Examining the property price trend in America as a country with an almost healthy economy and based on market rules indicates that the property price growth has been in step with inflation and economic growth. So that if a person invested 100 million dollars in the housing market of this country in 2000, the value of his property would be about 227 million dollars now (not including rent). But if he made this investment in other sectors and received an average profit according to inflation and economic growth, his property would now be around 235 million dollars; It means about 4% more profit than real estate. But this happened in the opposite way in Iran, and during the same period, the profit of real estate (without considering the rent received) was 93% higher than the average of other economic activities.

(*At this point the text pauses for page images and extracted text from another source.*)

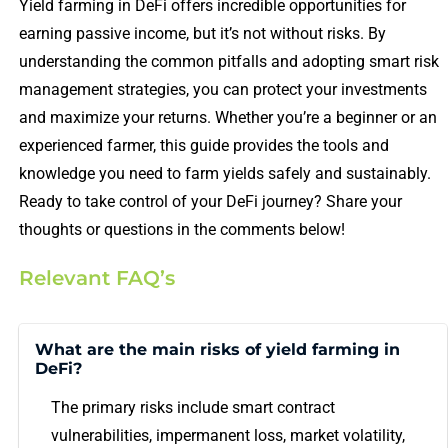
Yield farming in DeFi offers incredible opportunities for
earning passive income, but it’s not without risks. By
understanding the common pitfalls and adopting smart risk
management strategies, you can protect your investments
and maximize your returns. Whether you’re a beginner or an
experienced farmer, this guide provides the tools and
knowledge you need to farm yields safely and sustainably.
Ready to take control of your DeFi journey? Share your
thoughts or questions in the comments below!
Relevant FAQ’s
What are the main risks of yield farming in
DeFi?
The primary risks include smart contract
vulnerabilities, impermanent loss, market volatility,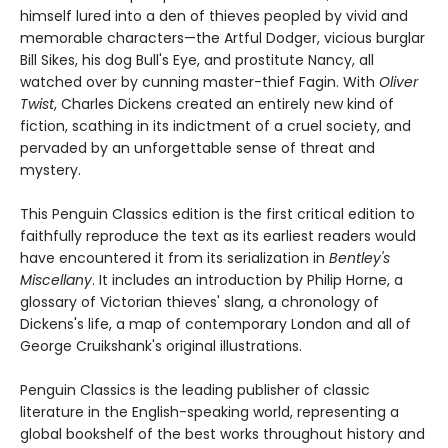
himself lured into a den of thieves peopled by vivid and
memorable characters—the Artful Dodger, vicious burglar
Bill Sikes, his dog Bull's Eye, and prostitute Nancy, all
watched over by cunning master-thief Fagin. With
Oliver
Twist
, Charles Dickens created an entirely new kind of
fiction, scathing in its indictment of a cruel society, and
pervaded by an unforgettable sense of threat and
mystery.
This Penguin Classics edition is the first critical edition to
faithfully reproduce the text as its earliest readers would
have encountered it from its serialization in
Bentley's
Miscellany
. It includes an introduction by Philip Horne, a
glossary of Victorian thieves' slang, a chronology of
Dickens's life, a map of contemporary London and all of
George Cruikshank's original illustrations.
Penguin Classics is the leading publisher of classic
literature in the English-speaking world, representing a
global bookshelf of the best works throughout history and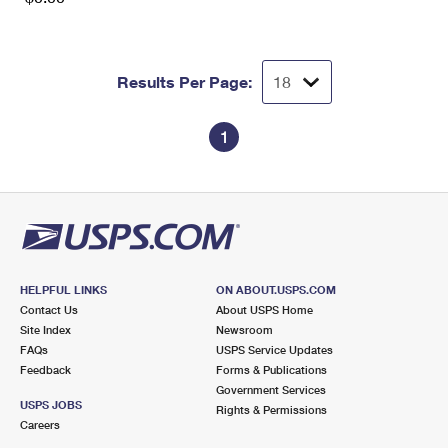
Results Per Page:
1
HELPFUL LINKS
ON ABOUT.USPS.COM
Contact Us
About USPS Home
Site Index
Newsroom
FAQs
USPS Service Updates
Feedback
Forms & Publications
Government Services
USPS JOBS
Rights & Permissions
Careers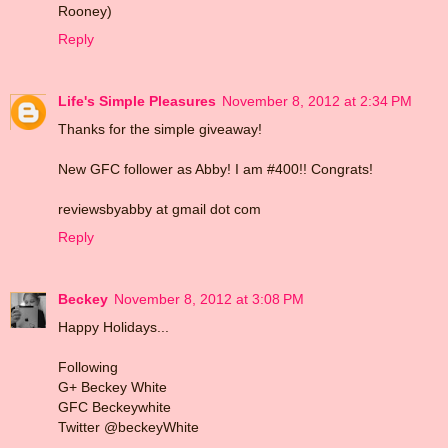
Rooney)
Reply
Life's Simple Pleasures
November 8, 2012 at 2:34 PM
Thanks for the simple giveaway!
New GFC follower as Abby! I am #400!! Congrats!
reviewsbyabby at gmail dot com
Reply
Beckey
November 8, 2012 at 3:08 PM
Happy Holidays...
Following
G+ Beckey White
GFC Beckeywhite
Twitter @beckeyWhite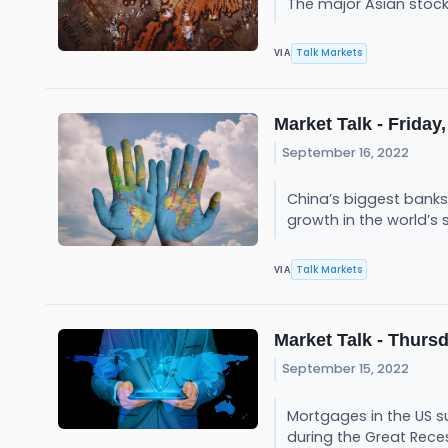
The major Asian stoc
Talk Markets
VIA
Market Talk - Friday,
September 16, 2022
China’s biggest banks 
growth in the world’
Talk Markets
VIA
Market Talk - Thursd
September 15, 2022
Mortgages in the US su
during the Great Rece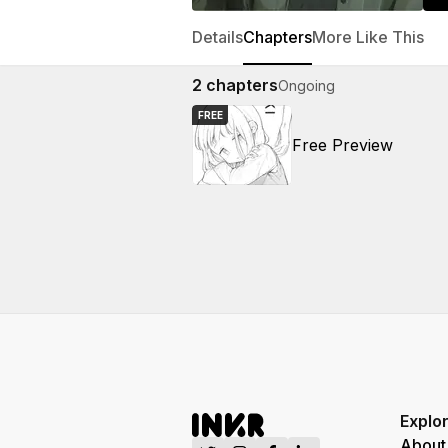
Details
Chapters
More Like This
2
chapters
Ongoing
FREE
Free Preview
Explo
About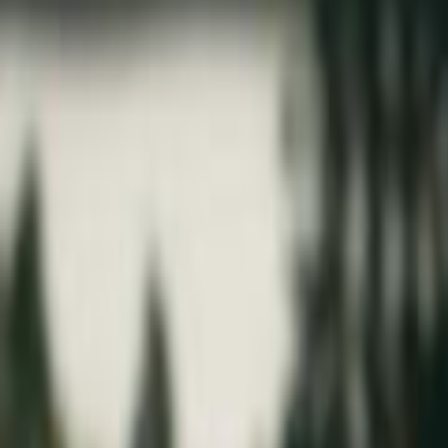
Home
Kāinga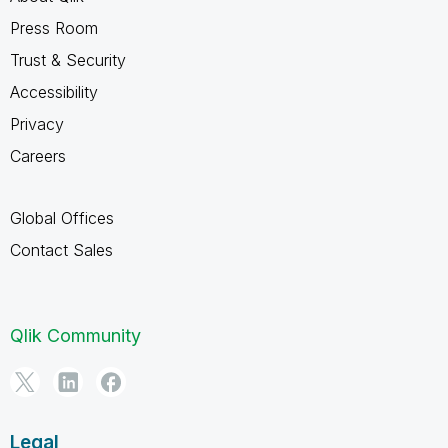
Press Room
Trust & Security
Accessibility
Privacy
Careers
Global Offices
Contact Sales
Qlik Community
Legal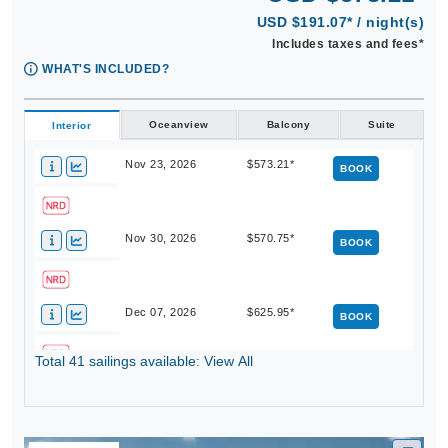
USD $191.07* / night(s)
Includes taxes and fees*
WHAT'S INCLUDED?
Oceanview
Balcony
Suite
Interior
Nov 23, 2026
$573.21*
BOOK
Nov 30, 2026
$570.75*
BOOK
Dec 07, 2026
$625.95*
BOOK
Total 41 sailings available: View All
Dec 14, 2026
$765.99*
BOOK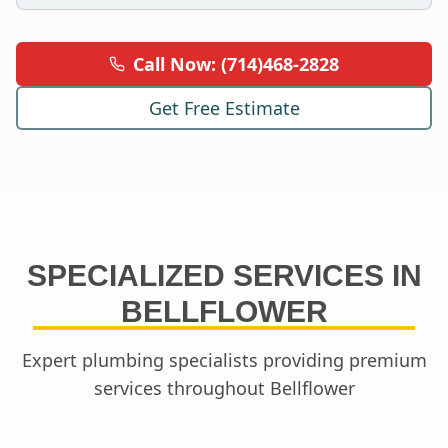
Call Now: (714)468-2828
Get Free Estimate
SPECIALIZED SERVICES IN
BELLFLOWER
Expert plumbing specialists providing premium
services throughout
Bellflower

Normally, in a healthy economy, markets and assets have a certain share of the economy and in comparison with each other, their ratios usually change less over time. But what has happened in Iran’s economy is that the share of housing in the economic cake has increased. In other words, when housing in Iran has a real efficiency of about 100%, it means that the share of housing in Iran’s economy has doubled and has actually swallowed the share of other sectors. An event that can be called “the failure of the economy from property gambling”.
The secret of real estate boom in Iran
The reason for this can be found in the structure of Iran’s economy. Three basic features have caused the money to be directed in this direction: the Dutch disease and oil windfall dollars, the instability and chronic inflation of the economy and the lack of sufficient tools to invest in other markets can be considered the main reasons that have formed the housing bubble in Iran.
Dutch disease usually occurs when the government receives a large part of its income not from taxes and Rial revenues, but from the sale of national assets in dollars. In this situation, the amount of government dollars and their injection in the economy is not proportional to the level of demand, and this causes the exchange rate to be artificially low. What happened during the burst of foreign exchange earnings was going on in Iran and the policy makers not only did not intend to deal with it, but also had a great motivation to suppress the currency even more to control inflation. This makes domestic products unable to compete with foreign ones. Because domestic inflation is increasing for the producer and the cost of production is constantly rising, but due to currency suppression and exchange rate stabilization, the price of imported goods does not change and after a while the producer is forcibly removed from the market. In such a situation, the best investment option is to buy assets that cannot be transferred and traded; It means something like housing.
The third factor of the historical housing bubble can be considered the lack of investment options. In a country like America, more than 50% of household assets are in the capital market. A big, deep market with various tools for investment by people with different moods and preferences. But the capital market in Iran has always been neglected and not very developed. The rest of the markets, like currency and gold, have not developed much and have remained in a primitive state. Of course, add to this that the policy maker from time to time declares investment in these markets as a ban, and by criminalizing the activity in these markets, he disturbs the balance of the economy even more. In this situation, the investor practically has no more options, buying a property or investing in a bank with a low mandated interest rate.
The failure of the economy from real estate
All of these events together make liquidity go to the housing market rather than to production. A market that is directly related to people’s livelihood and accounts for the largest part of household budgets. But the policy makers unbelievably, instead of moving towards the improvement of mechanisms and the economic environment, define mega-projects such as Mehr Housing and National Housing, which eventually become Inflation and instability increase. This is a cycle that has been repeated over the past 4 decades in the housing sector policy and has constantly blown the housing bubble.